Die von der Regierung zur Eindämmung der Ausbreitung von Covid-19 ergriffenen drastischen Maßnahmen führten zu zahlreichen Verletzungen der Menschenrechte. Präsident Duterte befahl den Sicherheitskräften und lokalen Regierungsbeamten, diejenigen "zu erschießen", die während der strengen Quarantäne "Ärger machten". Lokale Beamte wurden angeklagt, weil sie Menschen wegen angeblicher Verstöße gegen die Quarantäne-Vorschriften in Hundezwinger eingesperrt hatten.

Der UN-Menschenrechtsrat nahm eine Resolution an, die die Unterstützung der Regierung durch Gewährung technischer Hilfe und den Ausbau von Kapazitäten vorsieht. Die Resolution blieb jedoch weit hinter den Forderungen nach wirksameren Maßnahmen zur Beendigung der anhaltenden Menschenrechtsverletzungen auf den Philippinen zurück.

Außergerichtliche Hinrichtungen und Straflosigkeit

Im Zuge des "Anti-Drogenkrieges" der Regierung wurden weiterhin Tötungen und andere Menschenrechtsverletzungen verübt. Präsident Duterte stachelte bei mehreren Gelegenheiten zu Gewalt gegen Personen auf, die verdächtigt wurden, Drogen zu konsumieren oder zu verkaufen, während er gleichzeitig versprach, diejenigen zu schützen, die sie töteten. Ein Anstieg der Tötungen wurde aus Städten vermeldet, in denen Polizeichef_innen ernannt wurden, die bereits zuvor Einsätze befehligt hatten, bei denen Menschenrechte verletzt worden waren. Regierungsdaten zufolge tötete die Polizei zwischen April und Juli 2020 mindestens 155 Menschen, während zwischen Dezember 2019 und März 2020 103 Personen Opfer tödlicher Polizeigewalt geworden waren. Tötungen durch Unbekannte, von denen viele verdächtigt wurden, Verbindungen zur Polizei zu unterhalten, waren weiterhin an der Tagesordnung. Die Opfer stammten überwiegend aus in Armut lebenden Bevölkerungsschichten.

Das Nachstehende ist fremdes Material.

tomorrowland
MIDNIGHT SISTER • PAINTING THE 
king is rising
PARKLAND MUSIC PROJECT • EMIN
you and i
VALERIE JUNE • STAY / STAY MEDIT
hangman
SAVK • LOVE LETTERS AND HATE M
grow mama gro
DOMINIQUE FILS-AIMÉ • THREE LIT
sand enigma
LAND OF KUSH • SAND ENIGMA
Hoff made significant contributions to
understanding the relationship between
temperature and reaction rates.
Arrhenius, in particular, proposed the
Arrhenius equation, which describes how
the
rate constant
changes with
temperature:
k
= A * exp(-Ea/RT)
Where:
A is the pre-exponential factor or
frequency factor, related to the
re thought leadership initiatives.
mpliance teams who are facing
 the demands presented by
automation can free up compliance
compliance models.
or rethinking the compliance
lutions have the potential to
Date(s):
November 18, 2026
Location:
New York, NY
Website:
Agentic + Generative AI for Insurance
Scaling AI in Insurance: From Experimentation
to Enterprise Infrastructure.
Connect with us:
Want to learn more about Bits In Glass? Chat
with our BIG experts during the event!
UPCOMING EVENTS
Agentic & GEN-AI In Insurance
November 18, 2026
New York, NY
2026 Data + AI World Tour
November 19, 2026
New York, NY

Im Januar 2020 veröffentlichte Vizepräsidentin Leni Robredo einen Bericht, in dem sie den Regierungsinformationen über den "Anti-Drogenkrieg" widersprach. Sie erklärte, dass die von der Regierung durchgeführte Anti-Drogen-Kampagne hauptsächlich Personen ins Visier nehme, die nur kleine Mengen illegaler Drogen konsumieren oder verkaufen. Sie forderte die Regierung auf, ihr als Oplan Tokhang bekanntes tödliches Konzept (Unangekündigte Besuche der Polizei bei mutmaßlichen Drogendealern und -konsument_innen, verbunden mit Verwarnungen, die bei Nichtbeachtung häufig tödliche Folgen hatten) zu beenden und stattdessen diejenigen strafrechtlich zu verfolgen, die am Drogenhandel in großem Stil beteiligt sind. Zudem sei es erforderlich, die Erhebung und Analyse drogenbezogener Daten zu verbessern.

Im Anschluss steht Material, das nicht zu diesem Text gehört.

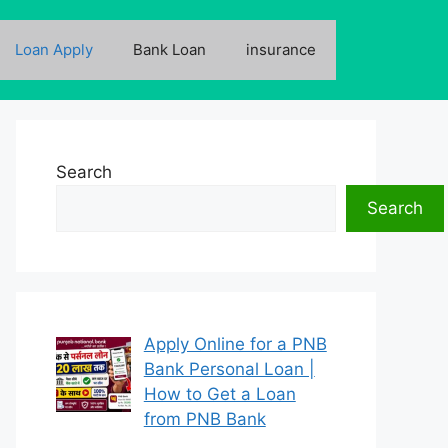
Loan Apply
Bank Loan
insurance
Search
Search
Apply Online for a PNB
Bank Personal Loan |
How to Get a Loan
from PNB Bank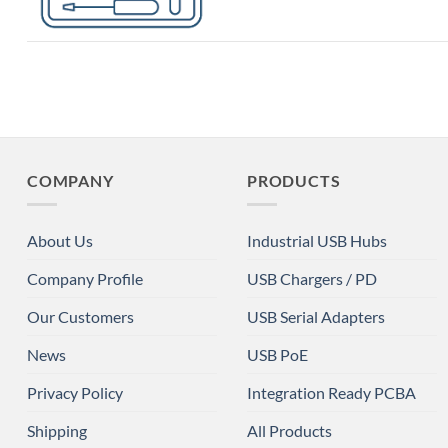
COMPANY
PRODUCTS
About Us
Industrial USB Hubs
Company Profile
USB Chargers / PD
Our Customers
USB Serial Adapters
News
USB PoE
Privacy Policy
Integration Ready PCBA
Shipping
All Products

Im Juni 2020 veröffentlichte das UN-Menschenrechtsbüro einen Bericht, in dem außergerichtliche Hinrichtungen und Angriffe auf Menschenrechtsverteidiger_innen, politische Aktivist_innen und Medienvertreter_innen sowie andere Menschenrechtsverletzungen aufgelistet wurden.

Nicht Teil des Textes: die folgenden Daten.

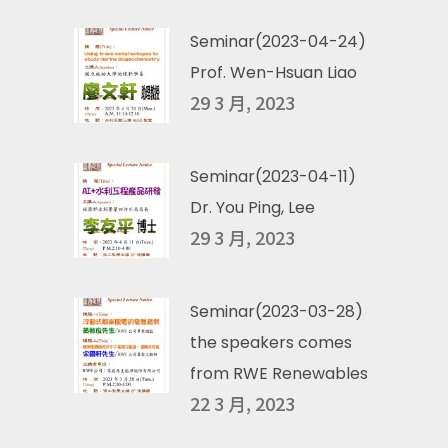
Seminar(2023-04-24)
Prof. Wen-Hsuan Liao
29 3 月, 2023
Seminar(2023-04-11)
Dr. You Ping, Lee
29 3 月, 2023
Seminar(2023-03-28)
the speakers comes
from RWE Renewables
22 3 月, 2023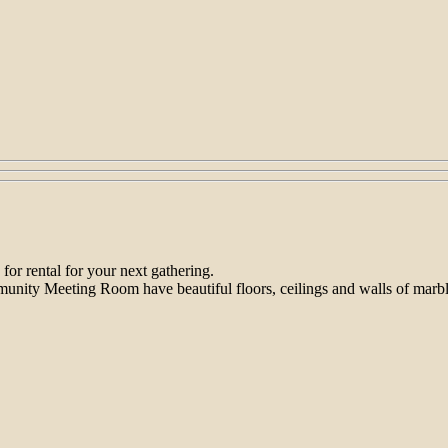
 for rental for your next gathering.
ity Meeting Room have beautiful floors, ceilings and walls of marble, m
.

Im Juli 2020 kündigte die Regierung die Einrichtung eines interinstitutionellen Gremiums an, das Fälle von Tötungen "überprüfen" soll, die von der Polizei im Zusammenhang mit dem Kampf gegen Drogen verübt wurden. Menschenrechtsgruppen erklärten, dass die Einrichtung dieses Gremiums nur erfolgt sei, um die Regierung vor internationaler Kontrolle zu schützen.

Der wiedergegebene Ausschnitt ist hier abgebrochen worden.